• Data in this exercise

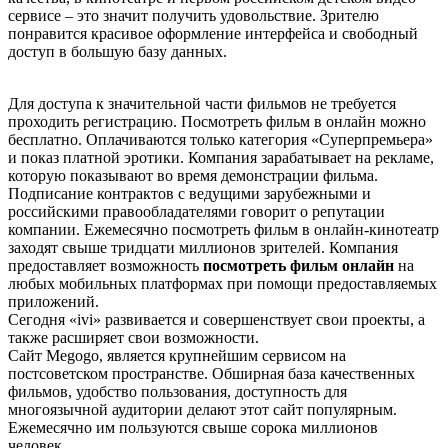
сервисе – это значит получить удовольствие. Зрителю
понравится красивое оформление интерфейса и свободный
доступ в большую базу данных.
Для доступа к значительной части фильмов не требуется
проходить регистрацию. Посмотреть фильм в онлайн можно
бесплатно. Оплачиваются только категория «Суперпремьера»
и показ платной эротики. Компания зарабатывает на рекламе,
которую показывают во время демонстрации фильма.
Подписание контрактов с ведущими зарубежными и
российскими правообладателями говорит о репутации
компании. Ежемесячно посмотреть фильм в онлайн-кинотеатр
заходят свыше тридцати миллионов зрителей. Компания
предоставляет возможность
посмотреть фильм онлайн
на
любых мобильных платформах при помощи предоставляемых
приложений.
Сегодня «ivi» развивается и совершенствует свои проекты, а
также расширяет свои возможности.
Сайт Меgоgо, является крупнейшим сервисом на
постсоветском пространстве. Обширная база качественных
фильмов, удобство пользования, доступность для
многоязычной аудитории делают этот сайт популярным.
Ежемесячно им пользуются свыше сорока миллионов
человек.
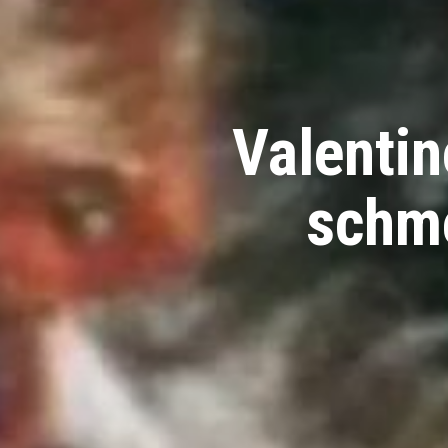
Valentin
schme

• Work task
Say how many lines in the records hold "свыше", with the number as the whole reply.

• Solved exercise
2